- Work order
Every line of the entries below that carries the string "list" should be copied.

Source material START

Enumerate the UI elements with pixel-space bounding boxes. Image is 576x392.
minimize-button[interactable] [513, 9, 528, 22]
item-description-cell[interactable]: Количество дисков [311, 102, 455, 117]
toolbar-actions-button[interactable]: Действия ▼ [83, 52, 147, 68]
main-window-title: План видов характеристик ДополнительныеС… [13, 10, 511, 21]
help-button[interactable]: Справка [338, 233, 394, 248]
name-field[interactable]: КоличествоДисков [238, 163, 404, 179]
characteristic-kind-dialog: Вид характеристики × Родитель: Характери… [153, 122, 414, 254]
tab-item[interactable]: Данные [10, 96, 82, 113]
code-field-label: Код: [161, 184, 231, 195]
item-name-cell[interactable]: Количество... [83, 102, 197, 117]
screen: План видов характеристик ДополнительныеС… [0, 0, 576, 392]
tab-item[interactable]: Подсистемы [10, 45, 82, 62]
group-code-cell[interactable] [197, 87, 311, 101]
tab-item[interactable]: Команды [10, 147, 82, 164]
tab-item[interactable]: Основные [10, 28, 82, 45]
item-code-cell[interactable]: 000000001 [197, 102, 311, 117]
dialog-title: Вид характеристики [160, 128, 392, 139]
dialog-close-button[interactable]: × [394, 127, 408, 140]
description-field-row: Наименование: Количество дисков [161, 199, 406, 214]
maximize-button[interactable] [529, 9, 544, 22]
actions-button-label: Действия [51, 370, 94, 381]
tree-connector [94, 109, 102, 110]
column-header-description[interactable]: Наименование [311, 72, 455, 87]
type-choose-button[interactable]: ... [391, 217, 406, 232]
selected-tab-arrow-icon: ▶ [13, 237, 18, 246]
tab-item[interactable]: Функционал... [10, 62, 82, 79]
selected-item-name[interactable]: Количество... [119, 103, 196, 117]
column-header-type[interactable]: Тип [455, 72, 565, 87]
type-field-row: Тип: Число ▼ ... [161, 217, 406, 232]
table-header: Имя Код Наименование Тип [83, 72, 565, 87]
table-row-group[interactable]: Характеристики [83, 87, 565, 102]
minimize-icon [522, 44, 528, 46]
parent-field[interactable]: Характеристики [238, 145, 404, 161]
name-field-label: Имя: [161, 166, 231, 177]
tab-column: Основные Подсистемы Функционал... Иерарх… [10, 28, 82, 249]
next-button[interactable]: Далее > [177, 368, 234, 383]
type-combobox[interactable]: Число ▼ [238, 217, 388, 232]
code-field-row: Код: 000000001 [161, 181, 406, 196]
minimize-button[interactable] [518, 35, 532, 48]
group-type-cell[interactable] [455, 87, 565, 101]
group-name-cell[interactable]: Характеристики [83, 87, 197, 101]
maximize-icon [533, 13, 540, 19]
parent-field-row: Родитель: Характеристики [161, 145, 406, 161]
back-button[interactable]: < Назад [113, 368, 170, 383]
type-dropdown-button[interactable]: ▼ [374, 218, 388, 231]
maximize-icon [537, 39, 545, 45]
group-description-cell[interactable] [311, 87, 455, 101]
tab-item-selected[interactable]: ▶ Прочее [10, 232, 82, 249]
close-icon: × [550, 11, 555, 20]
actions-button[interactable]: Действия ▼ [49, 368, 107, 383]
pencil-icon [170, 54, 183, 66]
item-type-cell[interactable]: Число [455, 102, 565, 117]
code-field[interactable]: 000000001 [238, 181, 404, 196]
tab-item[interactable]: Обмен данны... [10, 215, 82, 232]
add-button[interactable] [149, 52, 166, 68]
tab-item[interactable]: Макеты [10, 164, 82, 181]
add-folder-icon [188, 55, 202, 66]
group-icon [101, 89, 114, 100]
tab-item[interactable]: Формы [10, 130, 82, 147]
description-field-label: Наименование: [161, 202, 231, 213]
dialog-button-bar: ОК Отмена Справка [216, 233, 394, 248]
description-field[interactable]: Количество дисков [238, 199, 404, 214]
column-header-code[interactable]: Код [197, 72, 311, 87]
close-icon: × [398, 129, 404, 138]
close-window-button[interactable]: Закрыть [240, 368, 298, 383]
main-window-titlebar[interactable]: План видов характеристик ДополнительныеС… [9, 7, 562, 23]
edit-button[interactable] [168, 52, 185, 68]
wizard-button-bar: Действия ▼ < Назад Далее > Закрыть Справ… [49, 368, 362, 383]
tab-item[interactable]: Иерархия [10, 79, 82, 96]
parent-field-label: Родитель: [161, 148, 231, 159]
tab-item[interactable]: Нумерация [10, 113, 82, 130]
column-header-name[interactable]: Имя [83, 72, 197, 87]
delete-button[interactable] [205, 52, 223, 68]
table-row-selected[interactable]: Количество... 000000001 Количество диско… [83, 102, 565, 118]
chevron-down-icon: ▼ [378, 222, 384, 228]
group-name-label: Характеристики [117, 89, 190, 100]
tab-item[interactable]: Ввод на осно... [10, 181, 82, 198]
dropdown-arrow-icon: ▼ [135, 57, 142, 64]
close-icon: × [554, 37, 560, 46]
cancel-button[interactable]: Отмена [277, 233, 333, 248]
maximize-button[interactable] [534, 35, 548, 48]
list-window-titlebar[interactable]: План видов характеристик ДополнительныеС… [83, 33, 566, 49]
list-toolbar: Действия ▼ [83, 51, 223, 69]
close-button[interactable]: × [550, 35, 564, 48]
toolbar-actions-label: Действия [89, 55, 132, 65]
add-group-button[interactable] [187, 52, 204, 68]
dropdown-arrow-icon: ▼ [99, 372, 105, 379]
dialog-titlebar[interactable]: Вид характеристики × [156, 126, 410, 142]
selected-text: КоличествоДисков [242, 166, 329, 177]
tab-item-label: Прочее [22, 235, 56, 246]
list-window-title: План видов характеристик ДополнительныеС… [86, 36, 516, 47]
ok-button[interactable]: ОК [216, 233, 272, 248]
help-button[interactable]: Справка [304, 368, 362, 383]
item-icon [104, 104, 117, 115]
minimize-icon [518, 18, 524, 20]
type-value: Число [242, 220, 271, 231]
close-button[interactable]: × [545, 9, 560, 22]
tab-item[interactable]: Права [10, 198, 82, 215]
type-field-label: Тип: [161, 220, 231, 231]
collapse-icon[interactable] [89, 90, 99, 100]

Source material END

- Exercise solution
list-window-titlebar[interactable]: План видов характеристик ДополнительныеС… [83, 33, 566, 49]
list-toolbar: Действия ▼ [83, 51, 223, 69]
list-window-title: План видов характеристик ДополнительныеС… [86, 36, 516, 47]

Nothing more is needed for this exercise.